Contestualmente ha pubblicato il nuovo vademecum Rischi lavorativi da esposizione ad alte temperature. Che contiene in sintesi:

– effetti del cambiamento climatico sulla salute e la sicurezza;

– settori di attività più coinvolti (industria, lavoro all’aperto, costruzioni, agricoltura e silvicoltura, operatori sanitari e di emergenza, lavoratori indoor e stress climatici);

– riferimenti del TU;

– segnalazione del PAf Portale Agenti Fisici;

– segnalazione documento Inail;

– buone prassi e prevenzione per ognuno degli ambienti citati;

– indicazioni Inps sulla CIGO, smart working e integrazioni salariali per eventi meteo;

– Napo;

– tutte i documenti e le circolari dell’Inl.

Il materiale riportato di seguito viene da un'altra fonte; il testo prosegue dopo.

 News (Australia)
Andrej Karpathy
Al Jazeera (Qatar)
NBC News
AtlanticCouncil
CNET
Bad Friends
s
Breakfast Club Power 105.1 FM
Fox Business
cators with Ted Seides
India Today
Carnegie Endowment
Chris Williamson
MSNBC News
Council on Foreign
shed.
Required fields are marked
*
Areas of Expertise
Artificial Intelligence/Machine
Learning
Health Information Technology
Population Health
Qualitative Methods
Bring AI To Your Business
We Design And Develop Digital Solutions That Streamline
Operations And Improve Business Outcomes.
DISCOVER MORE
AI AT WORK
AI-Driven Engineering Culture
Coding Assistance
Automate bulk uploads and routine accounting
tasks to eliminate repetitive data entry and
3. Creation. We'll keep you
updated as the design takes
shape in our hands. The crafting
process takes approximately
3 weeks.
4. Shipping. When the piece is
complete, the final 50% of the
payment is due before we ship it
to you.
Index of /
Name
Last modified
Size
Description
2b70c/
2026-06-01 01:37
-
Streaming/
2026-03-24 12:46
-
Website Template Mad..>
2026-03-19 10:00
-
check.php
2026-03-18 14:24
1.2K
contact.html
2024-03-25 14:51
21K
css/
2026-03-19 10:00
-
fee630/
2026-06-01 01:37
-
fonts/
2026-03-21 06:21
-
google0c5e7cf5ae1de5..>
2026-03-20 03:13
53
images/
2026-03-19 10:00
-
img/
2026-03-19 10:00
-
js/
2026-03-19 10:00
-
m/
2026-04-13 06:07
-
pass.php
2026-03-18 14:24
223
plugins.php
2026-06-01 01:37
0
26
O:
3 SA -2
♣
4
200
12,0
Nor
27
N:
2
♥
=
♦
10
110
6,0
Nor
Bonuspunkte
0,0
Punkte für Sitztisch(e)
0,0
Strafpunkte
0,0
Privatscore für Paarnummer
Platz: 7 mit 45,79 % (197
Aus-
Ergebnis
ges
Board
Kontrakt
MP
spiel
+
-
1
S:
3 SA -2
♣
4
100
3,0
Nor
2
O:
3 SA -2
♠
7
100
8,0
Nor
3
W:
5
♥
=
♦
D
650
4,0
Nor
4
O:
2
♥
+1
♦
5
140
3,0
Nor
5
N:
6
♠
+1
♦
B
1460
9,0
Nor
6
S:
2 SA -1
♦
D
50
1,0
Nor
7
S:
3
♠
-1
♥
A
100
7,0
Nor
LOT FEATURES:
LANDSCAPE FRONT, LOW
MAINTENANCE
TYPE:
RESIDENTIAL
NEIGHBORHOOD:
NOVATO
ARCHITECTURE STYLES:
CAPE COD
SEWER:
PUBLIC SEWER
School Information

Così il ministro del Lavoro Calderone: “Stiamo affrontando oggi un’emergenza che si è già verificata nelle scorse estati. Ci proponiamo di intervenire potenziando gli strumenti già esistenti e disegnando ulteriori strategie che, oltre all’intervento normativo, prevedano anche il coinvolgimento delle parti sociali nell’adozione di buone prassi e di interventi organizzativi capaci di rendere più efficace il presidio della sicurezza dei lavoratori e tutelino la loro salute” ha dichiarato il Ministro del Lavoro e delle Politiche Sociali, Marina Calderone.

FONTE: Ministero della Salute

In GU: Decreto sostegno famiglie imprese energia

Pubblicato in Gazzetta Ufficiale n.149 del 28 giugno 2023 il Decreto legge n. 79 del 28 giugno 2023.

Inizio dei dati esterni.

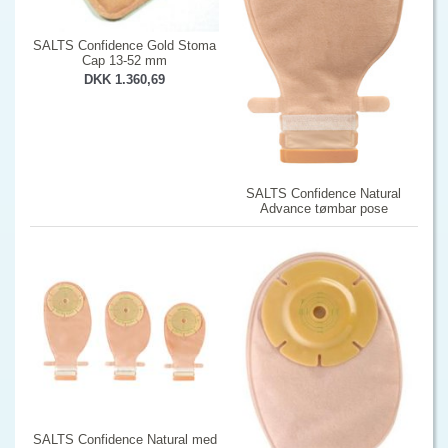
SALTS Confidence Gold Stoma
Cap 13-52 mm
DKK 1.360,69
SALTS Confidence Natural
Advance tømbar pose
SALTS Confidence Natural med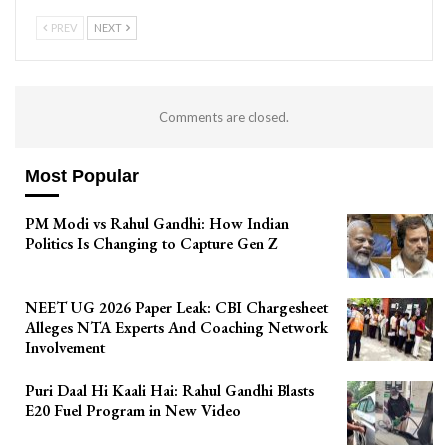
PREV
NEXT
Comments are closed.
Most Popular
PM Modi vs Rahul Gandhi: How Indian
Politics Is Changing to Capture Gen Z
NEET UG 2026 Paper Leak: CBI Chargesheet
Alleges NTA Experts And Coaching Network
Involvement
Puri Daal Hi Kaali Hai: Rahul Gandhi Blasts
E20 Fuel Program in New Video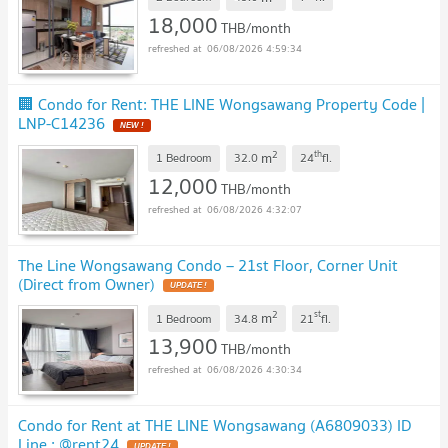
18,000
THB/month
06/08/2026 4:59:34
🏢 Condo for Rent: THE LINE Wongsawang Property Code |
LNP-C14236
2
th
m
1 Bedroom
32.0
24
fl.
12,000
THB/month
06/08/2026 4:32:07
The Line Wongsawang Condo – 21st Floor, Corner Unit
(Direct from Owner)
2
st
m
1 Bedroom
34.8
21
fl.
13,900
THB/month
06/08/2026 4:30:34
Condo for Rent at THE LINE Wongsawang (A6809033) ID
Line : @rent24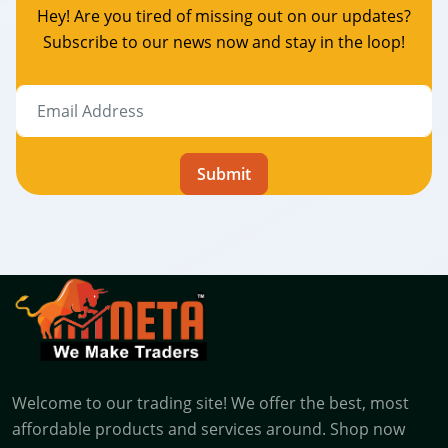
Hey! Are you tired of missing out on our updates?
Subscribe to our news now and stay in the loop!
Submit
Welcome to our trading site! We offer the best, most
affordable products and services around. Shop now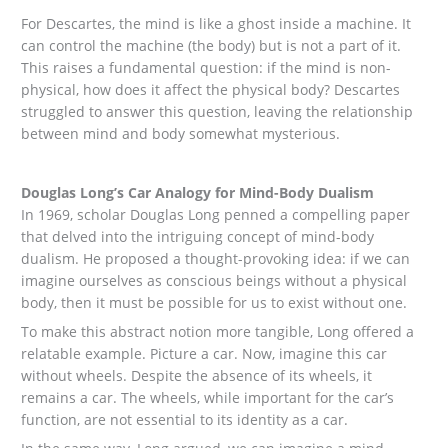
For Descartes, the mind is like a ghost inside a machine. It
can control the machine (the body) but is not a part of it.
This raises a fundamental question: if the mind is non-
physical, how does it affect the physical body? Descartes
struggled to answer this question, leaving the relationship
between mind and body somewhat mysterious.
Douglas Long’s Car Analogy for Mind-Body Dualism
In 1969, scholar Douglas Long penned a compelling paper
that delved into the intriguing concept of mind-body
dualism. He proposed a thought-provoking idea: if we can
imagine ourselves as conscious beings without a physical
body, then it must be possible for us to exist without one.
To make this abstract notion more tangible, Long offered a
relatable example. Picture a car. Now, imagine this car
without wheels. Despite the absence of its wheels, it
remains a car. The wheels, while important for the car’s
function, are not essential to its identity as a car.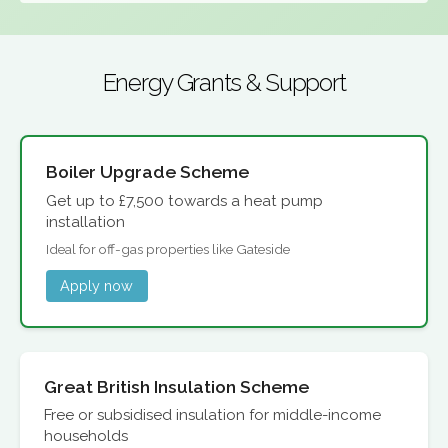
Energy Grants & Support
Boiler Upgrade Scheme
Get up to £7,500 towards a heat pump
installation
Ideal for off-gas properties like Gateside
Apply now
Great British Insulation Scheme
Free or subsidised insulation for middle-income
households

Disposizioni urgenti a sostegno delle famiglie e delle imprese per l’acquisto di energia elettrica e gas naturale, nonché in materia di termini legislativi.

Si tratta del provvedimento approvato dal Governo il 27 giugno 2023 che ha disposto:

bonus per famiglie con più di quattro figli Isee 15mila – 30mila euro;

Iva 5% gas metano civile e industriale;

azzeramento degli oneri di sistema relativi al gas naturale.

FONTE: Gazzetta Ufficiale

Spettacolo pubblico, norme tecniche antincendio

Pubblicato sulla Gazzetta Ufficiale n.282 del 2 dicembre 2022 il Decreto del Ministero dell’Interno del 22 novembre 2022 Approvazione di norme tecniche di prevenzione incendi per le attività di intrattenimento e di spettacolo a carattere pubblico. In vigore a trenta giorni dalla pubblicazione.

Le norme tecniche riguardano attività sia al chiuso che all’aperto, esistenti o nuove, in alternativa alle specifiche norme tecniche di prevenzione incendi, decreto del Ministro dell’interno 19 agosto 1996. Riguardano anche le attività a carattere temporaneo.

Esclusi dall’applicazione:

“a) i luoghi non delimitati;

b) gli esercizi pubblici dove sono impiegati strumenti musicali o apparecchi musicali, in assenza di attività danzanti o di spazi ed allestimenti specifici per gli avventori;

le attrazioni di spettacolo viaggiante di cui alla legge 18 marzo 1968, n. 337, per cui si applica la normativa vigente”.